One of the most important features of this module is to align Latin and CJK characters using `%{width}s` specifiers. For example, you may expect the following lines
```python
print('%-10s|%-10s|' % ('ab', 'cd'))
print('%-10s|%-10s|' % ('가나다라', '마바사아'))
```
to produce

![Aligned output](aligned.png "Aligned output")

because both lines use the same-width string specifiers (`%10s`). However, this code snippet will produce

![Misaligned output](misaligned.png "Misaligned output")

even though the pipe characters are vertically (horizontally?) aligned between the two `print` lines. This misalignment occurs because wide CJK characters are considered one character (e.g, `len('가')=1`) even though they take up two column spaces. To resolve this alignment issue, the width component of the string specifier needs to be adjusted using the number of actual CJK characters in the argument string.
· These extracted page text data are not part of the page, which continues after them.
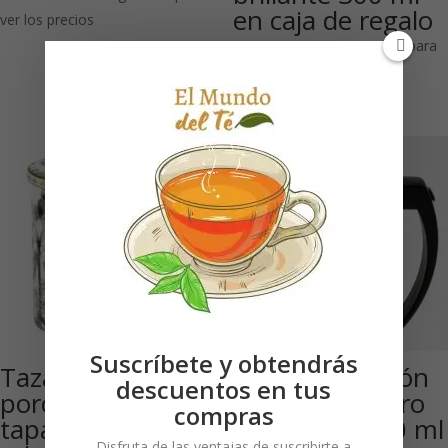
en caja de regalo
ver los precios
Necesitas estar registrado para
ver los precios
Suscríbete y obtendrás
Taza de
Tetera de pistón
descuentos en tus
porcelana con
cristal con acero
compras
tapa ‘Ceylon’ 350
inoxidable 600 ml
Disfruta de las ventajas de suscribirte a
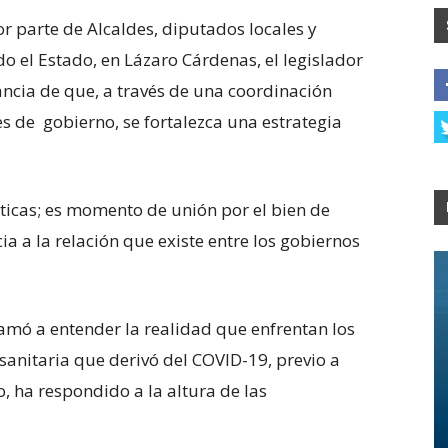
r parte de Alcaldes, diputados locales y
o el Estado, en Lázaro Cárdenas, el legislador
cia de que, a través de una coordinación
s de gobierno, se fortalezca una estrategia
ticas; es momento de unión por el bien de
ia a la relación que existe entre los gobiernos
amó a entender la realidad que enfrentan los
sanitaria que derivó del COVID-19, previo a
o, ha respondido a la altura de las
The above example can be fixed by reducing the width 10 to 10 - 4 (four CJK characters in each `%10s`) as follows:
```python
print('%-10s|%-10s|' % ('ab', 'cd'))
print('%-6s|%-6s|' % ('가나다라', '마바사아'))
```
which will print nicely aligned

![Aligned output](aligned.png "Aligned output")
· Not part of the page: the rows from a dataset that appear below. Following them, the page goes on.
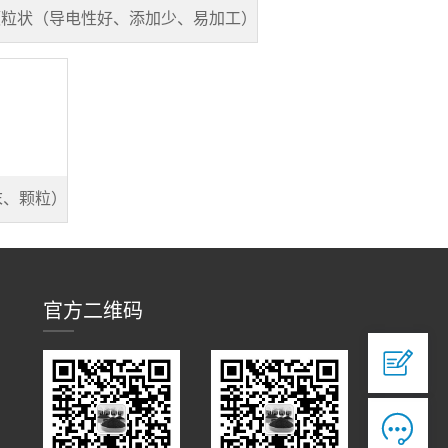
0颗粒状（导电性好、添加少、易加工）
末、颗粒）
官方二维码
人工客服


7*12 专业客服，服务咨询

工单服务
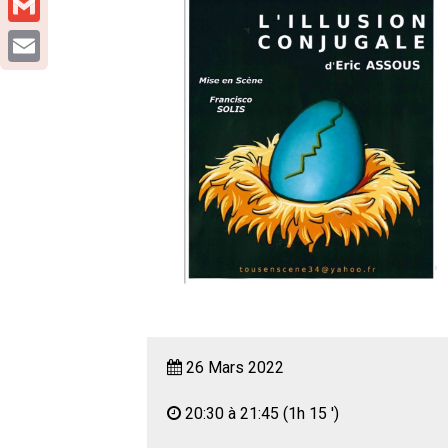
Gmail
Email
26 Mars 2022
20:30 à 21:45
(1h 15 ')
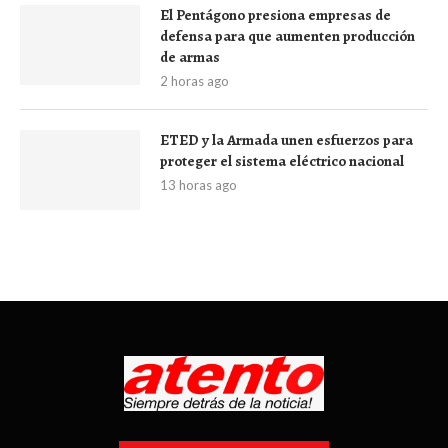
El Pentágono presiona empresas de
defensa para que aumenten producción
de armas
2 horas ago
ETED y la Armada unen esfuerzos para
proteger el sistema eléctrico nacional
13 horas ago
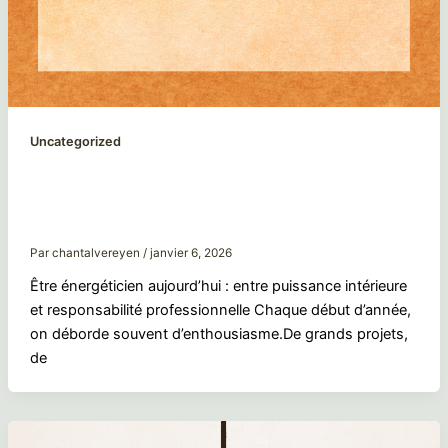
Uncategorized
Être énergéticien aujourd’hui : entre
puissance intérieure et responsabilité
professionnelle
Par
chantalvereyen
/
janvier 6, 2026
Être énergéticien aujourd’hui : entre puissance intérieure
et responsabilité professionnelle Chaque début d’année,
on déborde souvent d’enthousiasme.De grands projets,
de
However, it would be very cumbersome to count CJK characters and adjust widths in the format string every time we use CJK characters. I found some solutions from these articles:
* [CJKStr -- A Simple Package for Processing CJK string](https://pypi.org/project/cjkstr/)
* [Python unicodedata.east_asian_width() Examples](https://www.programcreek.com/python/example/5938/unicodedata.east_asian_width) and
* [파이썬(Python)으로 한글 print format 설정 시 padding이 잘 맞지 않을 때](https://sarc.io/development/810-python-print-format-padding),

but I was not happy with any of those solutions because they deviated too much from the usage of `print()` and disrupt regular patterns of `print()`. It would also be hard to justify use of those functions to non-CJK developers when they have very different calling patterns.

In this module, I tried to mimic the usage of `print()` as much as possible. Since the `%` operator is interpreted first before being passed to any functions, I was not able to use exactly the same syntax as `print()`. Instead, I tried to keep the name of the core function short and simple. Indeed, its name is simply `f`, which is the same as the prefix for the f-string syntax. I also defined `printf()` that behaves much like the `printf()` function in the C language. This function combines `print(, end='')` and `f()` to not add a newline.

Now, using the new `f()` function, the above example would be
```python
from cjkformat import f

print(f('%-10s|%-10s|', 'ab', 'cd'))
print(f('%-10s|%-10s|', '가나다라', '마바사아'))
```
which will print

![Aligned output](aligned.png "Aligned output")

Note that the `f()` function takes both the format and arguments. Also, unlike `print()`, it takes a variable number of arguments instead of a list of arguments.

Equivalently, using `printf()`,
```python
from cjkformat import printf

printf('%-10s|%-10s|\n', 'ab', 'cd')
printf('%-10s|%-10s|\n', '가나다라', '마바사아')
```
will produce the same output:

![Aligned output](aligned.png "Aligned output")

## License

Copyright (C) 2020, Huidae Cho <>

This program is free software: you can redistribute it and/or modify
it under the terms of the GNU General Public License as published by
the Free Software Foundation, either version 3 of the License, or
(at your option) any later version.

This program is distributed in the hope that it will be useful,
but WITHOUT ANY WARRANTY; without even the implied warranty of
MERCHANTABILITY or FITNESS FOR A PARTICULAR PURPOSE. See the
GNU General Public License for more details.

You should have received a copy of the GNU General Public License
along with this program. If not, see <>.